寺村は昭和恐慌の事例を研究し、公的資金を投入するのは銀行が破綻して取り付けが起こり、預金者保護として納得しないと無理だという。大蔵省の組織防衛のためには、取り付けが起こってもかまわないという発想だった。

なぜここまで損失は大きくなったのか

もっと早めに危機が表面化して政府が対応していれば、不良債権処理は早く終わったかもしれない。たとえば住友銀行が1990年11月にイトマンに会社更生法を申請していれば、裁判を通じて不動産の実態が明らかになっただろうが、これも大蔵省(土田銀行局長)が止めた。
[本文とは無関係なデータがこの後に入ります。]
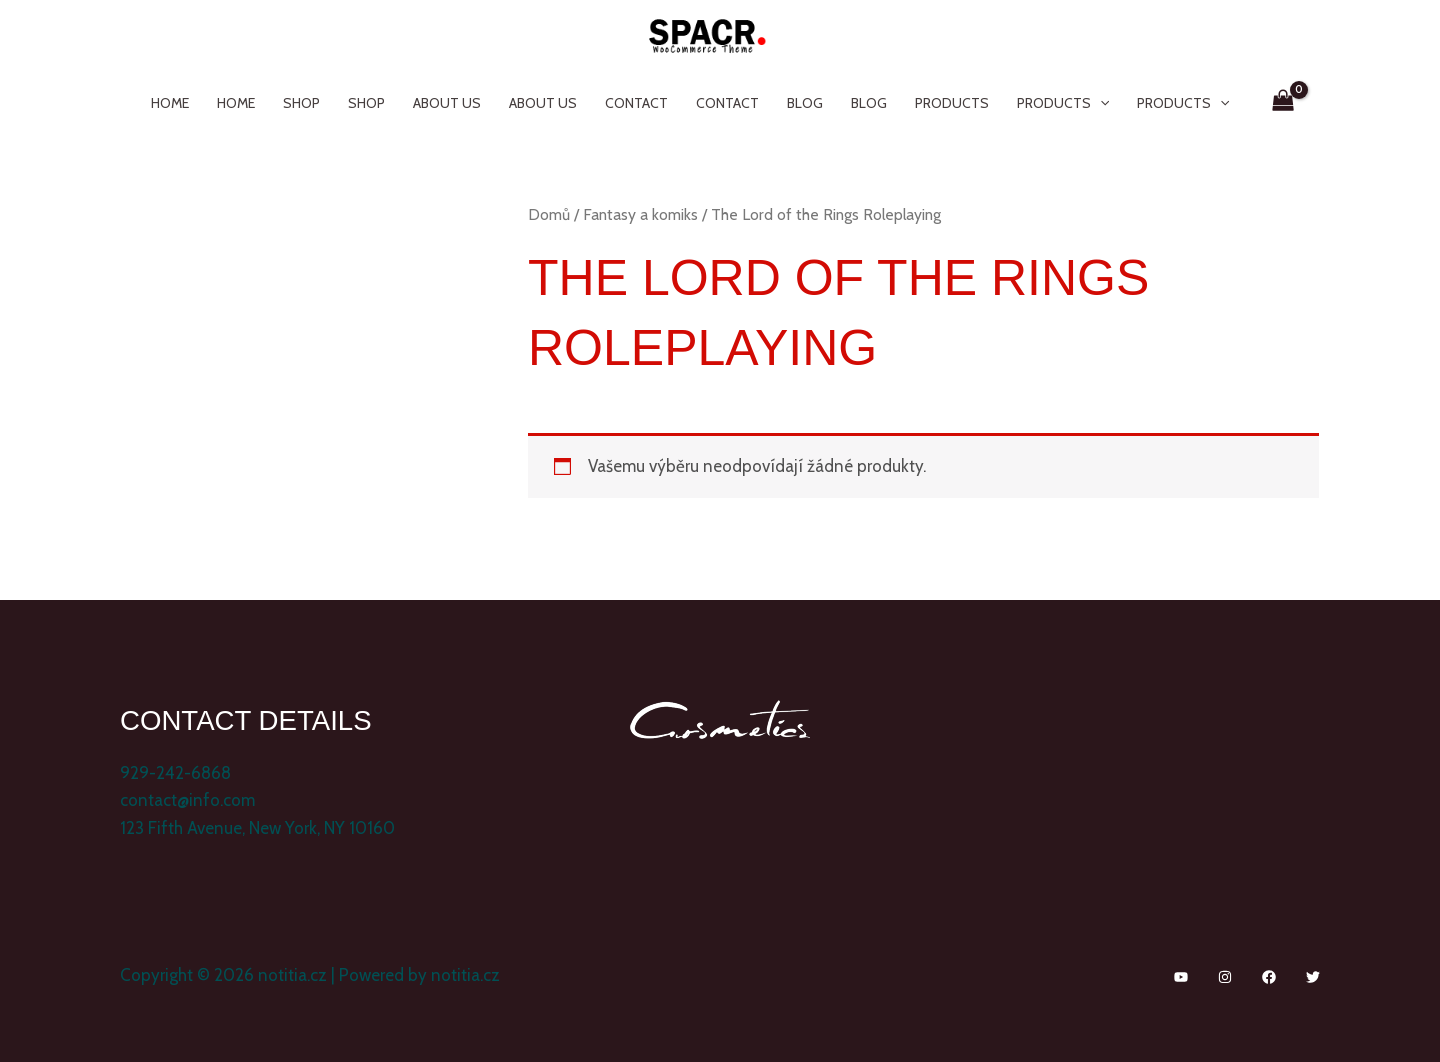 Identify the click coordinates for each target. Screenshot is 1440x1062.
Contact (636, 103)
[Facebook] (1269, 977)
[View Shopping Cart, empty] (1284, 103)
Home (170, 103)
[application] (1100, 103)
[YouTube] (1181, 977)
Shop (301, 103)
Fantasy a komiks (640, 214)
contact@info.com (187, 800)
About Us (447, 103)
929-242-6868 (175, 773)
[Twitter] (1313, 977)
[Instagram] (1225, 977)
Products (952, 103)
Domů (549, 214)
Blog (805, 103)
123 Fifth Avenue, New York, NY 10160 (257, 828) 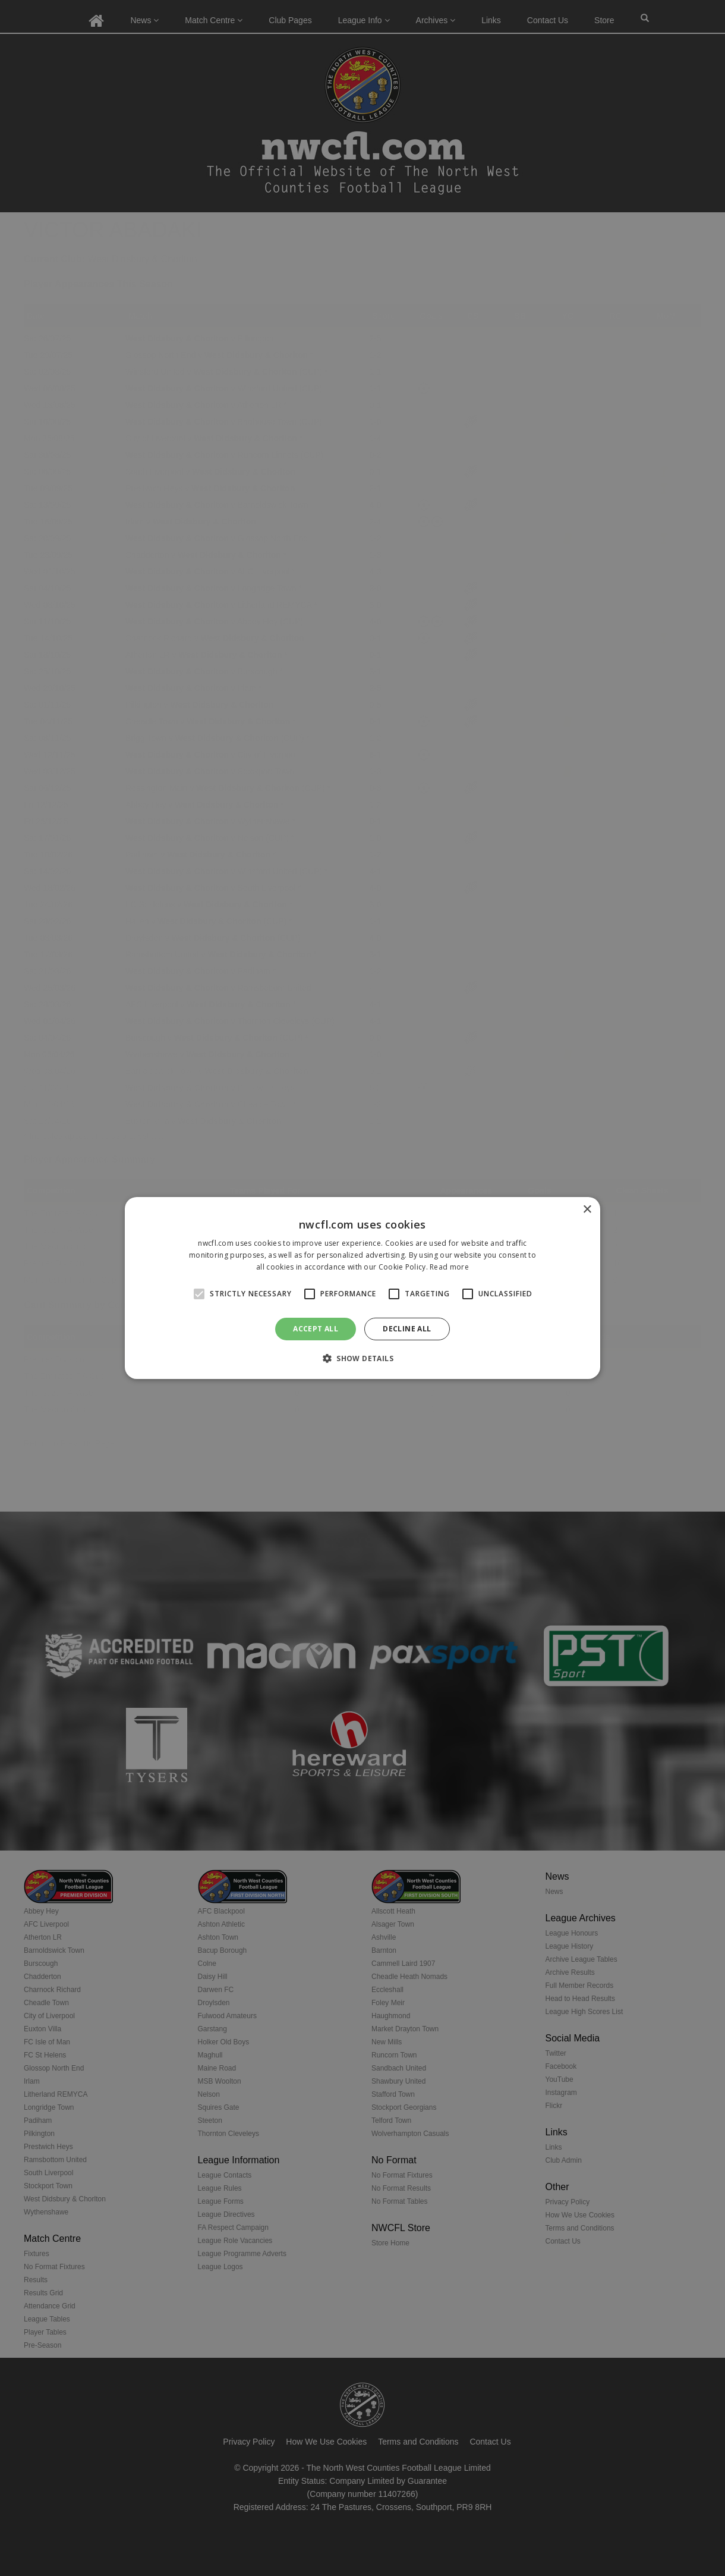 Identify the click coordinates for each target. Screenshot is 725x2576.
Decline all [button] (407, 1329)
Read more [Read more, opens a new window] (449, 1267)
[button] (362, 1358)
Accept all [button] (315, 1329)
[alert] (362, 1288)
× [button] (586, 1209) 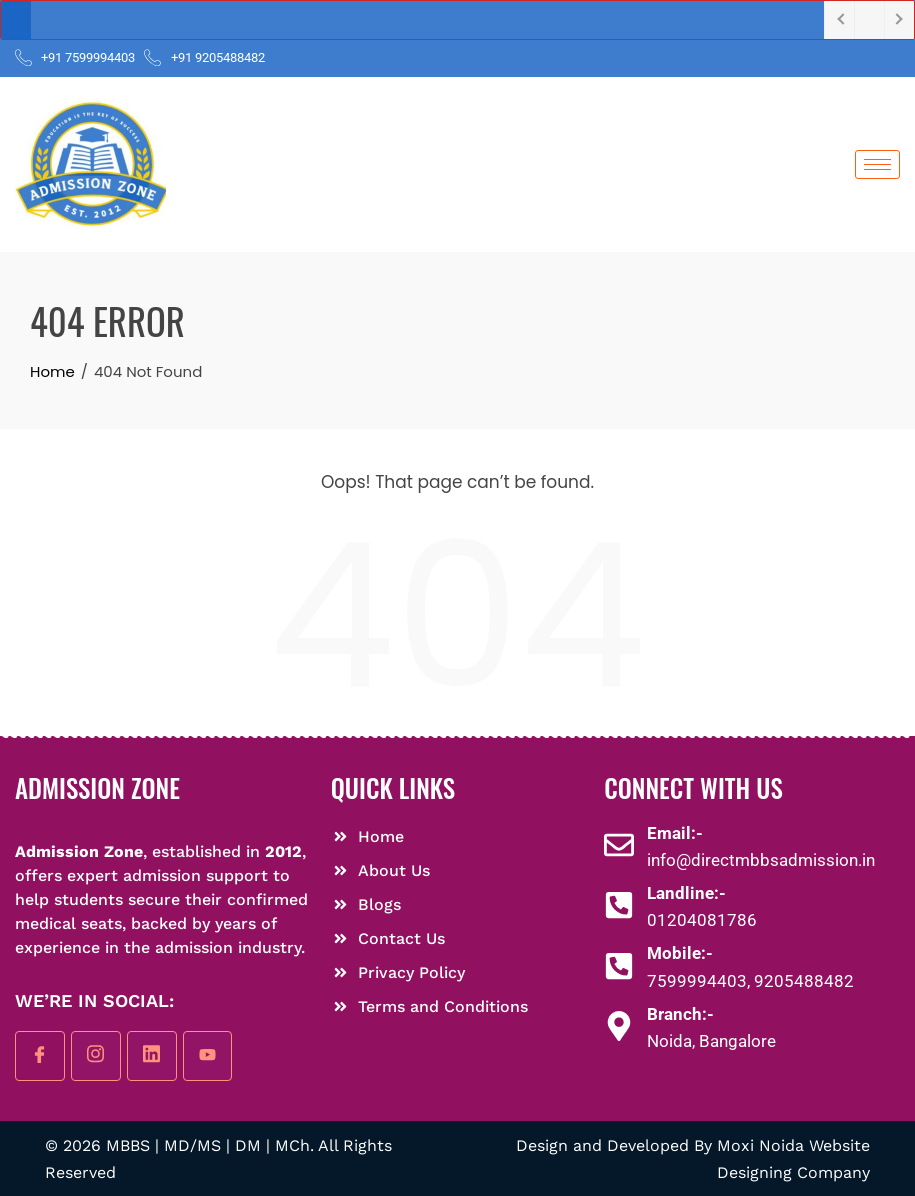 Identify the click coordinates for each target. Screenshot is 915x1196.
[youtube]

不動産の不良債権をすべて清算した2004年に集計された不良債権は112兆円で、そのうち31兆円が回収不能だった。投入された公的資金は46兆円で、そのうち10兆円が回収不能だった。これは確かに巨額だが、いま国債が日銀だけで33兆円の評価損を出しているのと比べると、それほど大きいわけではない。

金融自由化でバブルが起こる現象は日本だけではなく、1990年代に北欧でも金融危機が起こったが、政府が資本注入して銀行を整理し、3年ぐらいで終わった。日本の場合はまず「自己責任」でやるという建前にこだわった。

本当に自己責任でやれるならいいが、住専の場合でも業務純益で処理できるのは都市銀行だけで、彼らが全責任を負う「メインバンク方式」でかろうじて処理する予定だった。ところがそれを寺村銀行局長がつぶしたため、問題が1995年の「住専国会」で表面化したときはもう自己資本で処理できなかった。

ここで問題になったのは、住専を清算すると農協が破産することだった。1990年の三業種規制のとき農協を除外したため、銀行が住専への迂回融資のルートとして農協を使い、住専向け融資の40%を農協系が占めていたのだ。農協は「われわれは被害者だ」と主張し、1994年の覚書を盾にとって元本の返還を求めた。

野党は「銀行は清算の損失を負担するのに農協だけに元本を返還するのはおかしい」と主張し、新進党は座り込みで議事を妨害したが、1995年末に農協系に6850億円を「贈与」する異例の法案が可決され、村山内閣は翌年1月に総辞職した。

大蔵省のプライドが処理の先送りを招いた

この経緯をみると、大蔵省が公的資金をきらったことが共通の原因だった。1992年8月に宮沢首相が公的資金に言及したとき、資本注入の体制をとればよかったのだが、国民の指弾を浴びることをきらって処理を先送りした。その原因は、世論の批判をきらう大蔵省のプライドだった。

その結果、初期には銀行の業務純益で処理できた不良債権が手に負えなくなり、しかも農協への贈与という最悪の形で公的資金を投入したため、1997年11月から始まった金融危機に際しても銀行に資本注入できず、長銀と日債銀が破綻して国有化という荒療治をせざるをえなかった。

今の日本は「国債バブル」というべき状況にあるが、1990年代の経験からいえるのは、金融システムを守るということにつきる。地価や株価が下がっても大した問題ではないが、銀行に波及すると取り付けが起こり、金融システムが崩壊する。

これを防ぐためには、政府が銀行に資本注入するしかない。自己責任で処理しようとすると処理が遅れて不良債権が大きくなり、結果的には日本経済を大混乱に陥れるのだ。